AIM OF THE TASK: Within the material below, how many lines carry the word "electrical"? Answer with a single number.

RECORDS:

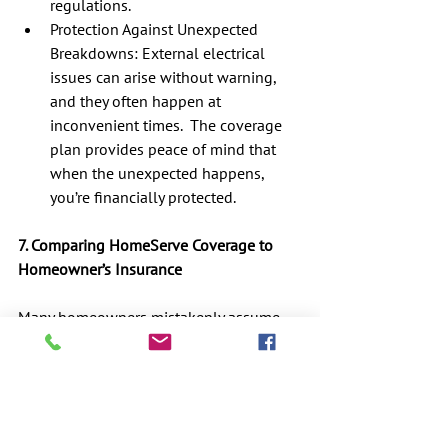
regulations.
Protection Against Unexpected 
Breakdowns: External electrical 
issues can arise without warning, 
and they often happen at 
inconvenient times.  The coverage 
plan provides peace of mind that 
when the unexpected happens, 
you’re financially protected.
7. Comparing HomeServe Coverage to 
Homeowner’s Insurance
Many homeowners mistakenly assume 
that their homeowner’s insurance policy 
will cover external electrical repairs, but 
this is usually not the case.  Most 
standard homeowner’s policies cover 
damage from fire, theft, and certain 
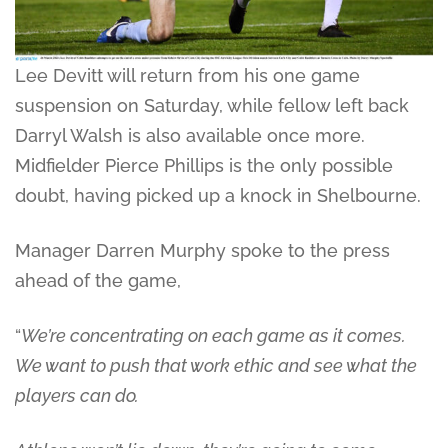
Lee Devitt will return from his one game
suspension on Saturday, while fellow left back
Darryl Walsh is also available once more.
Midfielder Pierce Phillips is the only possible
doubt, having picked up a knock in Shelbourne.
Manager Darren Murphy spoke to the press
ahead of the game,
“
We’re concentrating on each game as it comes.
We want to push that work ethic and see what the
players can do.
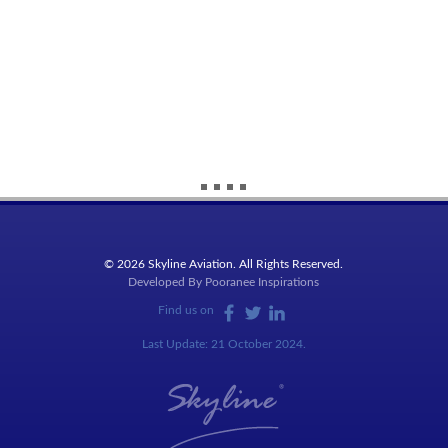
© 2026 Skyline Aviation. All Rights Reserved.
Developed By
Pooranee Inspirations
Find us on
Last Update: 21 October 2024.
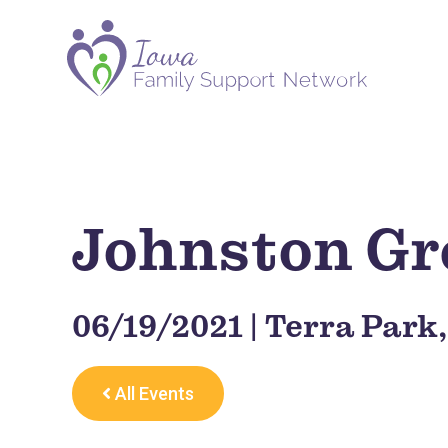
Johnston Gr
06/19/2021 | Terra Park
All Events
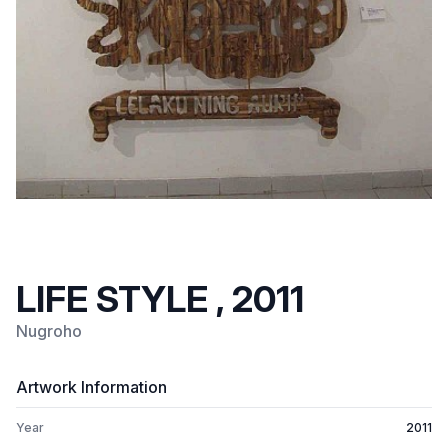
LIFE STYLE , 2011
Nugroho
Artwork Information
Year
2011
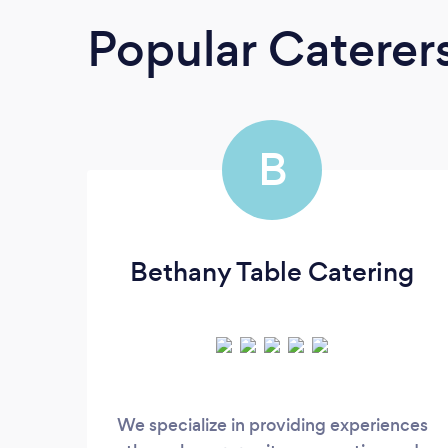
Popular Caterer
B
Bethany Table Catering
We specialize in providing experiences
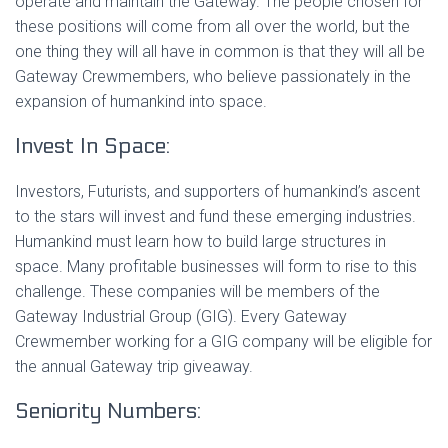
operate and maintain the Gateway. The people chosen for
these positions will come from all over the world, but the
one thing they will all have in common is that they will all be
Gateway Crewmembers, who believe passionately in the
expansion of humankind into space.
Invest In Space:
Investors, Futurists, and supporters of humankind’s ascent
to the stars will invest and fund these emerging industries.
Humankind must learn how to build large structures in
space. Many profitable businesses will form to rise to this
challenge. These companies will be members of the
Gateway Industrial Group (GIG). Every Gateway
Crewmember working for a GIG company will be eligible for
the annual Gateway trip giveaway.
Seniority Numbers:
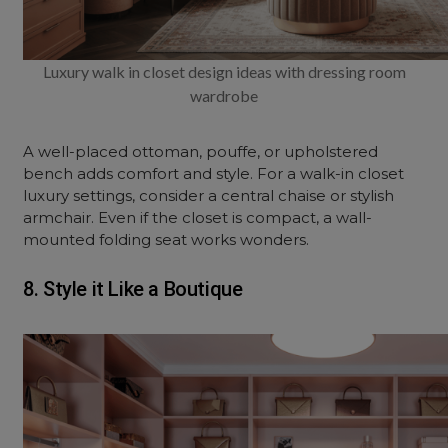
Luxury walk in closet design ideas with dressing room
wardrobe
A well-placed ottoman, pouffe, or upholstered
bench adds comfort and style. For a walk-in closet
luxury settings, consider a central chaise or stylish
armchair. Even if the closet is compact, a wall-
mounted folding seat works wonders.
8. Style it Like a Boutique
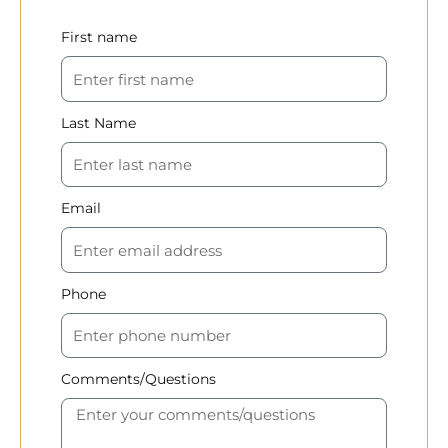
First name
Last Name
Email
Phone
Comments/Questions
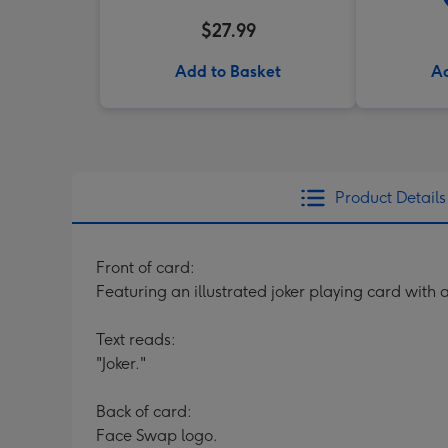
$27.99
Add to Basket
Ad
Product Details
Front of card:
Featuring an illustrated joker playing card with
Text reads:
"Joker."
Back of card:
Face Swap logo.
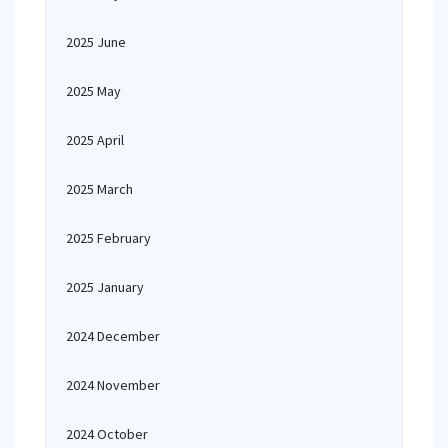
2025 June
2025 May
2025 April
2025 March
2025 February
2025 January
2024 December
2024 November
2024 October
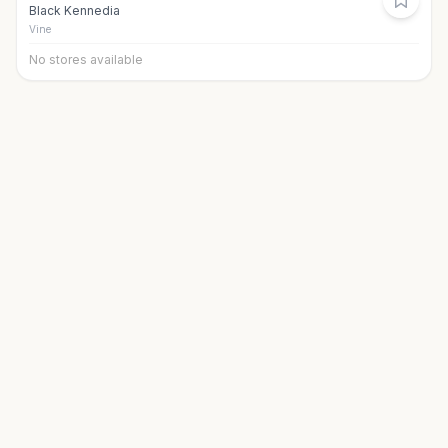
Black Kennedia
Vine
No stores available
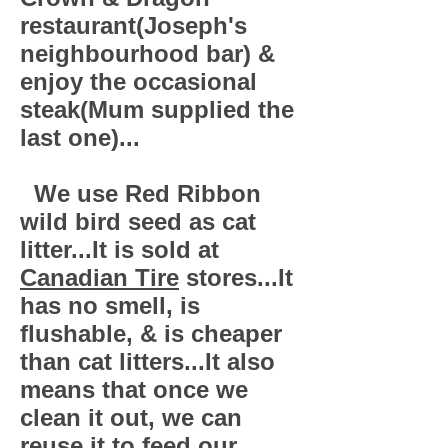
restaurant(Joseph's
neighbourhood bar) &
enjoy the occasional
steak(Mum supplied the
last one)...
We use Red Ribbon
wild bird seed as cat
litter...It is sold at
Canadian Tire
stores...It
has no smell, is
flushable, & is cheaper
than cat litters...It also
means that once we
clean it out, we can
reuse it to feed our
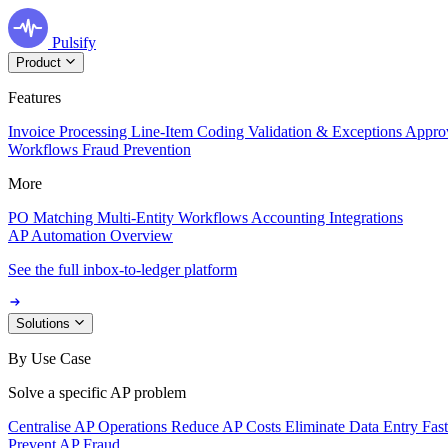
Pulsify
Product
Features
Invoice Processing
Line-Item Coding
Validation & Exceptions
Appro
Workflows
Fraud Prevention
More
PO Matching
Multi-Entity Workflows
Accounting Integrations
AP Automation Overview
See the full inbox-to-ledger platform
Solutions
By Use Case
Solve a specific AP problem
Centralise AP Operations
Reduce AP Costs
Eliminate Data Entry
Fas
Prevent AP Fraud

TASK SOLUTION: 2